Hewitt Associates found that while retirees will need to provide an annual income equal to roughly 85% to 95% of their preretirement level, including Social Security and their own savings, a large chunk of retirement plan participants fall short, mostly along employer-sponsored pension plan lines. While those employees who have a company sponsored pension plan and participate in their company’s 401(k) plan expect to replace 107.9% of their preretirement income, those participants with only a 401(k) plan expect to replace only 80% of those income levels.
Even more precarious is the position of employees that ignore their 401(k) plan. Hewitt’s examination of 1 million employees at 62 U.S. companies found K plans are projected to provide 51.4% of the retirement income available to employees, yet more than three out of 10 workers eligible to participate choose not too.
In addition to workers not saving, and not saving enough, Hewitt sees more trouble up ahead in the form of increasing retiree medical costs and the erosion of pension programs. The study found r etiree medical costs may consume an annual amount equal to 20% of preretirement income for those employees who retire at age 65 with no employer subsidy. This is even direr to employees who retire early. Because of the high cost of medical coverage before Medicare eligibility, a typical worker retiring at age 62 who does not have any subsidized retiree medical benefits is projected to replace only 59% of their preretirement income.

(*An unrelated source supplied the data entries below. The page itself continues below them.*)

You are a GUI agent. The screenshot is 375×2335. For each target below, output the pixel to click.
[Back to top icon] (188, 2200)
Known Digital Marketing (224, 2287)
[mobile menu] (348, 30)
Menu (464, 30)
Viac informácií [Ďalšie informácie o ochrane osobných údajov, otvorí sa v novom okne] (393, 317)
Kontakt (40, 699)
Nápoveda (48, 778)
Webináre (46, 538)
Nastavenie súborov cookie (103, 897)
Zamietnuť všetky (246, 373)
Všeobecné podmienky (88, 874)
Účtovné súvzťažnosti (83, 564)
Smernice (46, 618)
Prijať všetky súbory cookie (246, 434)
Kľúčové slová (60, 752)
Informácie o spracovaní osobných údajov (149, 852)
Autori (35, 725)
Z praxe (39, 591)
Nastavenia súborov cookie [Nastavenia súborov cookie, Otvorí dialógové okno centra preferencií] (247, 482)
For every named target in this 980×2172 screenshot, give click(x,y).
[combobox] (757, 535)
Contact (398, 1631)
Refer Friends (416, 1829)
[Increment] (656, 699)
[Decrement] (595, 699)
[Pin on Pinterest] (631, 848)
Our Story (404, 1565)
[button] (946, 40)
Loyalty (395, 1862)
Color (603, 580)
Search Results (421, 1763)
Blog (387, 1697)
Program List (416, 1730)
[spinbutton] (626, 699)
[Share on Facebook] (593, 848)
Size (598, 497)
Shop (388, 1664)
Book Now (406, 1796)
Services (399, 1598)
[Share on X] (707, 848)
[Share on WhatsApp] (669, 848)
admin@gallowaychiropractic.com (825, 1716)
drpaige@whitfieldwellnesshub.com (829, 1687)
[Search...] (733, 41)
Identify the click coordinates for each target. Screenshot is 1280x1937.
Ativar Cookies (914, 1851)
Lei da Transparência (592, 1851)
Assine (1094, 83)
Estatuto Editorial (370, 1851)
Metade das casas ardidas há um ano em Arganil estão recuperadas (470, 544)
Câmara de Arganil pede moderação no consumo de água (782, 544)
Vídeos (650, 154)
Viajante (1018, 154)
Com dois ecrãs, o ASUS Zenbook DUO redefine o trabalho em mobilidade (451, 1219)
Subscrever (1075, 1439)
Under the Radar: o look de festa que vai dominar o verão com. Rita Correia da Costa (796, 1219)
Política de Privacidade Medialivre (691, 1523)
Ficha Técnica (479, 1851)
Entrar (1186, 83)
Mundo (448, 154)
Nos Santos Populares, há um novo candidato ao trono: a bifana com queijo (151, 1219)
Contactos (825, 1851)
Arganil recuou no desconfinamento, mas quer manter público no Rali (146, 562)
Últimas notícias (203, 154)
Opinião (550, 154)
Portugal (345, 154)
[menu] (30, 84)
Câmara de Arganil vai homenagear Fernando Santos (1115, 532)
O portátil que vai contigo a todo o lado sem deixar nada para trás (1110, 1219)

Employees are increasingly faced with going it alone in paying for these increased costs as the number of employers offering defined benefit plans continues to decline. Hewitt found only 68% of employers offered defined benefit plans in 2003, down from 85% in 1990, and Hewitt anticipates that this percentage will continue to drop.
Retirement hope is not lost. To assist plan sponsors to better prepare participants for a comfortable retirement, the firm offers some tips employers can pass on to their staff:
- show employees the complete picture – reinforce to employees that saving for retirement is a shared responsibility
- create a sense of urgency and relevance – personalize communications to speak to individual situations to employees can better understand the impact of their decision making
- make it easy for employees to participate and contribute to 401(k) plans – one suggestion offered by Hewitt it to offer features such as contribution escalation
- support employees in their decision making – consider providing decision support tools at each point of need
- understand current and future retirement costs – manage fees to ensure they are reasonable is a key fiduciary duty for employers; reducing those fees can have a positive impact on employees’ retirement savings
- consider phased retirement programs – set up programs that allow employees to reduce the number of hours they work toward the end of their career.
Further, Hewitt said retiring at 67 and contributing an additional 2% of savings to a 401(k) plan can provide a boost to retirement income. Even after factoring in retiree medical costs, Hewitt found this strategy boosted replacement income rates in excess of 80% for half of the employees without a company sponsored pension plan.